Figure 5. Inhibition of ezrin or Src protects mice from JEV infection-induced lethality. Mice were infected with JEV (4×103 PFU/mouse) and treated with PBS, NSC668394 (6 mg/kg) or PP2 (7.5 mg/kg) through the subcutaneous route. The drugs (include PBS) were continued daily for 5 days. (A) Kaplan-Meier survival curves for 14 days post-infection are shown. (B) JEV RNA in brain was quantified by qRT-PCR assay 5 days post-infection. Results are denoted as the relative quantity (RQ) of JEV RNA genome compared to the JEV (PBS) group. JEV, n = 7; JEV+394, n = 10; JEV + PP2, n = 9. (C) Mouse brain sections were stained for JEV-NS3 protein (green); nuclei were stained with DAPI. Insets show magnified boxed areas. Scale bars in scanned and magnified images are 500 and 50 μm, respectively. Results are representative of three independent experiments. *p < 0.05 compared to the JEV-infected, PBS-treated group. **p < 0.01 compared to the JEV-infected, PBS-treated group.

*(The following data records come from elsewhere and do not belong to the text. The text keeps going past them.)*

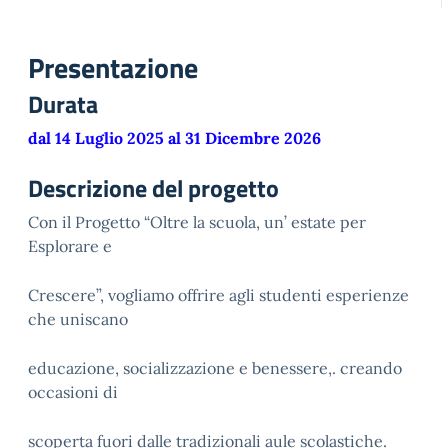
Presentazione
Durata
dal 14 Luglio 2025 al 31 Dicembre 2026
Descrizione del progetto
Con il Progetto “Oltre la scuola, un’ estate per
Esplorare e
Crescere”, vogliamo offrire agli studenti esperienze
che uniscano
educazione, socializzazione e benessere,. creando
occasioni di
scoperta fuori dalle tradizionali aule scolastiche.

Figure 6. Proposed model of JEV entry route upon HBMEC infection. (A) JEV attaches to HBMEC surface receptors (e.g. integrins), co-receptors, or other attachment proteins, leading to the phosphorylation of Src (a). (B) Phosphorylated-Src induces phosphorylation and activation of ezrin (b). Ezrin in its open conformation (p-ezrin) anchors p-Src to the caveolin-1-enriched region (probably a lipid raft). (C) p-Src induces the phosphorylation and activation of caveolin-1 on the scaffold of p-ezrin (c) and mediates the formation of endocytic carriers in synergy with ezrin-mediated actin polymerization.